#### Dataset entries:
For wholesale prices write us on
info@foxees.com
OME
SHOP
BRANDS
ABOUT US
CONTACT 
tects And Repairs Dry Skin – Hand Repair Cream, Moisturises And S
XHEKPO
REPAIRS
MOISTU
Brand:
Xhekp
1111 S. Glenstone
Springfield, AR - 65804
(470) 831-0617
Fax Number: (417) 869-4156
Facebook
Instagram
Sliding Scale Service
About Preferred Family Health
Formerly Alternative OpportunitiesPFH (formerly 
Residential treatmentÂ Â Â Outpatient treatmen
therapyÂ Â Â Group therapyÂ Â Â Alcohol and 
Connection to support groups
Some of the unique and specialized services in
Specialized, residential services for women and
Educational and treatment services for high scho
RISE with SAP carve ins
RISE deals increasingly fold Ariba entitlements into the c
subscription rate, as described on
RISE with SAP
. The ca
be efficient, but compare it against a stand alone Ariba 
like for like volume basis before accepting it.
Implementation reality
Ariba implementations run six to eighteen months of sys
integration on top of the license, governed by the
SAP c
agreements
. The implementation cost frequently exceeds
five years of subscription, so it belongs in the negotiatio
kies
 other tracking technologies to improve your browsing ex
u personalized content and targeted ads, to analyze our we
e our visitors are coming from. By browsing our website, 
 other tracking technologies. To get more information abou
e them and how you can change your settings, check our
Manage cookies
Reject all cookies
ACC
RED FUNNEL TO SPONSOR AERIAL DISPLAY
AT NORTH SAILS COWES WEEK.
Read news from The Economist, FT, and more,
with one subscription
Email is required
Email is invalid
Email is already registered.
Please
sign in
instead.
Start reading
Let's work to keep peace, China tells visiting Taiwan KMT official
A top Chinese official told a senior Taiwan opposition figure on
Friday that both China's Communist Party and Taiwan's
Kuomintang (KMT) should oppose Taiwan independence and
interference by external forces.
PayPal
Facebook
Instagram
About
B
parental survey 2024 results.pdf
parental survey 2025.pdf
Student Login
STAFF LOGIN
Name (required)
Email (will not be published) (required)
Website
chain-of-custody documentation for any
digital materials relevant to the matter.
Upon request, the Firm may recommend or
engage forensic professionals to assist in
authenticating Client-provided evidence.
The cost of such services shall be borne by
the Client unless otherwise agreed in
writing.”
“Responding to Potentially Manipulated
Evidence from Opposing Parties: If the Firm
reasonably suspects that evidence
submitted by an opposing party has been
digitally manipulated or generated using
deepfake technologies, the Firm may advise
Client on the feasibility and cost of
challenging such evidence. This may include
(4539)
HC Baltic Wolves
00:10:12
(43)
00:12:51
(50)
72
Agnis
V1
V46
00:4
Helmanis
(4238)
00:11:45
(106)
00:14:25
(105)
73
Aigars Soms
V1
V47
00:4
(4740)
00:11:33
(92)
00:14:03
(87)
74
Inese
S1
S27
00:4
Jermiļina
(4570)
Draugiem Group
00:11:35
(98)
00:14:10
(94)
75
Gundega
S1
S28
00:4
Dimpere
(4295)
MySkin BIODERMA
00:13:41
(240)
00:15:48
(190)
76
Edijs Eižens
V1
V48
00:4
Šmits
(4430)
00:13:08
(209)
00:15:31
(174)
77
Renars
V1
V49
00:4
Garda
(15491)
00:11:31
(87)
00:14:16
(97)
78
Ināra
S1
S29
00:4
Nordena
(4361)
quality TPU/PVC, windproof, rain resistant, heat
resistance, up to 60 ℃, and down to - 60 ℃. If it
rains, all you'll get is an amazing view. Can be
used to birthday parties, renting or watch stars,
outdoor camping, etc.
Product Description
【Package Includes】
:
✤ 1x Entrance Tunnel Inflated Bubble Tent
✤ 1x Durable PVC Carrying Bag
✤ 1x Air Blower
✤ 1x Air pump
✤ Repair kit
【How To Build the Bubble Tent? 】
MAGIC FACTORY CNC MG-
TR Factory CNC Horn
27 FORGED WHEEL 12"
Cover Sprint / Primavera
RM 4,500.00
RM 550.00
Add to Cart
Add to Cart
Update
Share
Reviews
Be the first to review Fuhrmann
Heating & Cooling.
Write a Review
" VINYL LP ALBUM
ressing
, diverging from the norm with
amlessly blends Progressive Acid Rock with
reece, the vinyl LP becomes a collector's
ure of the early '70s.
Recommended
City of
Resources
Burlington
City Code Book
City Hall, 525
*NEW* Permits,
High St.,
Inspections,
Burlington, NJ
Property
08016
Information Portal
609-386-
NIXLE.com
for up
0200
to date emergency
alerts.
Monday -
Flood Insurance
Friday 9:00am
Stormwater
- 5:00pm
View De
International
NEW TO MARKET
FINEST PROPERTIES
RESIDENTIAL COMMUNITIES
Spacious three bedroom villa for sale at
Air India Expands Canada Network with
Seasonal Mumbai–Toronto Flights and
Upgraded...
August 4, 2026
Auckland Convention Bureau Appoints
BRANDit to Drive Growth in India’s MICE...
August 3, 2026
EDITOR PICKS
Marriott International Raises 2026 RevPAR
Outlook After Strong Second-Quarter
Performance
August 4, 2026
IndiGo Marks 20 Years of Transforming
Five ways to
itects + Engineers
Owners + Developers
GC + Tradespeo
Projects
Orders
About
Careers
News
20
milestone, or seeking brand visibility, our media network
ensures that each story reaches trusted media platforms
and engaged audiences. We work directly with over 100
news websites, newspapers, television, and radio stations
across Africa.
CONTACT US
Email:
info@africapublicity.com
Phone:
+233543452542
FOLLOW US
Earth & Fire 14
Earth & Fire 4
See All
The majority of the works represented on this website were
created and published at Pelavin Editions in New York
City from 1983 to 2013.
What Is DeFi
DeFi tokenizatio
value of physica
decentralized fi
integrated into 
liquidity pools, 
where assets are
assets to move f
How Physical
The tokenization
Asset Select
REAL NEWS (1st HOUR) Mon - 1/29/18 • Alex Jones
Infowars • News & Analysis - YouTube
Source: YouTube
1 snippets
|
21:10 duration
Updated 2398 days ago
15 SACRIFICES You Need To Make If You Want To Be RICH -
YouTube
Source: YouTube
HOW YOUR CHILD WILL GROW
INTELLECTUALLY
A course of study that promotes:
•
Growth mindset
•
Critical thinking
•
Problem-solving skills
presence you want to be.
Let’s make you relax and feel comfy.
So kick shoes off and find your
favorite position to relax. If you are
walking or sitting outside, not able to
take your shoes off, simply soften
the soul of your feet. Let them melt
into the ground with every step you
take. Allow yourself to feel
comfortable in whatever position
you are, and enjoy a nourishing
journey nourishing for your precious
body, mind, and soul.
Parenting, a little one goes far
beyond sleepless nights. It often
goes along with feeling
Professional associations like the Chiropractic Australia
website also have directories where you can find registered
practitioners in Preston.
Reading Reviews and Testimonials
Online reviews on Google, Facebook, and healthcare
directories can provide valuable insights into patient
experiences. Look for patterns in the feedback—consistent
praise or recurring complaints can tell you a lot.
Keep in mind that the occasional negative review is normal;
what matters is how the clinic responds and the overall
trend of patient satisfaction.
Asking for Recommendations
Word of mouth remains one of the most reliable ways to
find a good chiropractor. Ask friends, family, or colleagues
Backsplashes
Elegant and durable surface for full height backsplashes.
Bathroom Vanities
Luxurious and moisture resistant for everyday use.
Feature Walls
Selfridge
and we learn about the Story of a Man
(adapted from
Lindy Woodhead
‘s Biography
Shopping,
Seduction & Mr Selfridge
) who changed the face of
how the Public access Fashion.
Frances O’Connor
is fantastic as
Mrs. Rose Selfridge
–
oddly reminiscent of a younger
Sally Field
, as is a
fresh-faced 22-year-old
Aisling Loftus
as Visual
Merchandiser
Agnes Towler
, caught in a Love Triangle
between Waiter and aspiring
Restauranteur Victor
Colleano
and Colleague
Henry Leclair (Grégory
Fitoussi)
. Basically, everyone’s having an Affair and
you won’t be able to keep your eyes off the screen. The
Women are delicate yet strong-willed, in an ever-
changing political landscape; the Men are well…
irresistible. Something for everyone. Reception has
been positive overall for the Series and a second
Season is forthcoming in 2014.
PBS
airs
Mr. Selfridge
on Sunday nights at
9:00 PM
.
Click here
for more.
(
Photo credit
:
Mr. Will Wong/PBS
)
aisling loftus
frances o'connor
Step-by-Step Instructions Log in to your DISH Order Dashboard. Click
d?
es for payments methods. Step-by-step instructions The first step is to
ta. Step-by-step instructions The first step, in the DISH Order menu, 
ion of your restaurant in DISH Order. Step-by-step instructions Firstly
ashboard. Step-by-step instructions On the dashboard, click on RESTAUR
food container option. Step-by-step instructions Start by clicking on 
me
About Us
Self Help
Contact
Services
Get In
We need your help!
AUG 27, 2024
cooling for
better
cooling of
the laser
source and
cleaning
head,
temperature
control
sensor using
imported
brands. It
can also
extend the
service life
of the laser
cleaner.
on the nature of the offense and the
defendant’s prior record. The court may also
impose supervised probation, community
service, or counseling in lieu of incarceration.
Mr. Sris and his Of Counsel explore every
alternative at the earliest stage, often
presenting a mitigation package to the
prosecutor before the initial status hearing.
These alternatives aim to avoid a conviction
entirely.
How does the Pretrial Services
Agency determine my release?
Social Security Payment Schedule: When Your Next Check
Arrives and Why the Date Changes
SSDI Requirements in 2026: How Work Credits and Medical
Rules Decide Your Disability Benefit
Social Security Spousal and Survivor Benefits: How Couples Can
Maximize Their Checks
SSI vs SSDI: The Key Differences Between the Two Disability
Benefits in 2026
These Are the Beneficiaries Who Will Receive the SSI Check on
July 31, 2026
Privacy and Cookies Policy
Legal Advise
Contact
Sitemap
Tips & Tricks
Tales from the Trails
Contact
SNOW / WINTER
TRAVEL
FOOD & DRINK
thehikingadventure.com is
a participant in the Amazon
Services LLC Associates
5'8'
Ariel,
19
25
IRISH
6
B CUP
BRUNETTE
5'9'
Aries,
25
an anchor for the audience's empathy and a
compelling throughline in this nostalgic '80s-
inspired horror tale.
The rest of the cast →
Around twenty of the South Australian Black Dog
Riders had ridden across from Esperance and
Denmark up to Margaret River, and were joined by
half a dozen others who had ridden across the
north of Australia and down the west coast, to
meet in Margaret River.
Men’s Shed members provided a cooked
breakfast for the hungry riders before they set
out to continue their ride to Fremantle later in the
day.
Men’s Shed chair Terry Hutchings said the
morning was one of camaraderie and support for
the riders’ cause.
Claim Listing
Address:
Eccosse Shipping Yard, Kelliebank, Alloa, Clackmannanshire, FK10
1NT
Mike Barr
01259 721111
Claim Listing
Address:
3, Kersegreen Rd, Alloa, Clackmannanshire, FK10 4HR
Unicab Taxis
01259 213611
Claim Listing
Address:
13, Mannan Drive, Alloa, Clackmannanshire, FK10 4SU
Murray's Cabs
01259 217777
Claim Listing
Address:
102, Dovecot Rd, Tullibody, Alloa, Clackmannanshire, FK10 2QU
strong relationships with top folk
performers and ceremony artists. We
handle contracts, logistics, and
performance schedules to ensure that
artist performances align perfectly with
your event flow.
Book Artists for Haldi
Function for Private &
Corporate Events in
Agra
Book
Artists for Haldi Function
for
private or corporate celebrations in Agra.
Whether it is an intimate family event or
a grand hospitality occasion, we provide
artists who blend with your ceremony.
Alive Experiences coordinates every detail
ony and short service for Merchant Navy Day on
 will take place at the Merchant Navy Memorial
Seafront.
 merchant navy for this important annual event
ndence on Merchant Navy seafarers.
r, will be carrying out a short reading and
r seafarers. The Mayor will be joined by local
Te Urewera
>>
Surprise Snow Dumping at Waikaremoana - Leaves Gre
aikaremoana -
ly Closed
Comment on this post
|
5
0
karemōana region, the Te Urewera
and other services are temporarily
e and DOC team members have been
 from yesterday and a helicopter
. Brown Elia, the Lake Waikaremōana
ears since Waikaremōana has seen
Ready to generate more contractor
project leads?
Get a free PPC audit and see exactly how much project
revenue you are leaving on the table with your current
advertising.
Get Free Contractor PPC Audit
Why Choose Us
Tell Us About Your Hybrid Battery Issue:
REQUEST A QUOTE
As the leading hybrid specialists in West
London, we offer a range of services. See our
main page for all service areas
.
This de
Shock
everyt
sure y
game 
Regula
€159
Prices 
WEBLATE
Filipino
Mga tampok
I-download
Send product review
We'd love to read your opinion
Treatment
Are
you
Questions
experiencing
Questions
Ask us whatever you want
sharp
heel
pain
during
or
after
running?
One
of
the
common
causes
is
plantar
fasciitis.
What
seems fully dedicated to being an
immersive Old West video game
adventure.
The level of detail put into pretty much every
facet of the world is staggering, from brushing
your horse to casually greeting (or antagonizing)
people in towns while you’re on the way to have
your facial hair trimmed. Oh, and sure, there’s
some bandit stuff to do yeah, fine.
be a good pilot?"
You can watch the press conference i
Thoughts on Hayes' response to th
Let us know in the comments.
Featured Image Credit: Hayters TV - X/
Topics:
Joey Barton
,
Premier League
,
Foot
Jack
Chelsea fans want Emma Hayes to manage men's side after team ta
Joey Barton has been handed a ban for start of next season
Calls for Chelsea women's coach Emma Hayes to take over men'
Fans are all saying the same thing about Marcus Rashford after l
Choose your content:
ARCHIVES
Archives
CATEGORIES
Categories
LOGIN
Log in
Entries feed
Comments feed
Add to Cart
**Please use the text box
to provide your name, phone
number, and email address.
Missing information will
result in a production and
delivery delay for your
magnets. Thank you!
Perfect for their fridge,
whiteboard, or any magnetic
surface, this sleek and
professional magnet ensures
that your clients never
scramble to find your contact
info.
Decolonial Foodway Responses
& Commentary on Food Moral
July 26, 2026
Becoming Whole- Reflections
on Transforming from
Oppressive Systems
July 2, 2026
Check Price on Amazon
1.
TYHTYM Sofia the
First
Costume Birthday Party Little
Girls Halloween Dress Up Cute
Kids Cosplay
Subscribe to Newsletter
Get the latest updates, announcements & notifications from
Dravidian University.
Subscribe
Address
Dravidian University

#### WHAT THE TASK REQUIRES:
Return, word for word, every line from the top of the entries down to the line that holds "About Preferred Family Health", both included.

#### TASK SOLUTION:
For wholesale prices write us on
info@foxees.com
OME
SHOP
BRANDS
ABOUT US
CONTACT 
tects And Repairs Dry Skin – Hand Repair Cream, Moisturises And S
XHEKPO
REPAIRS
MOISTU
Brand:
Xhekp
1111 S. Glenstone
Springfield, AR - 65804
(470) 831-0617
Fax Number: (417) 869-4156
Facebook
Instagram
Sliding Scale Service
About Preferred Family Health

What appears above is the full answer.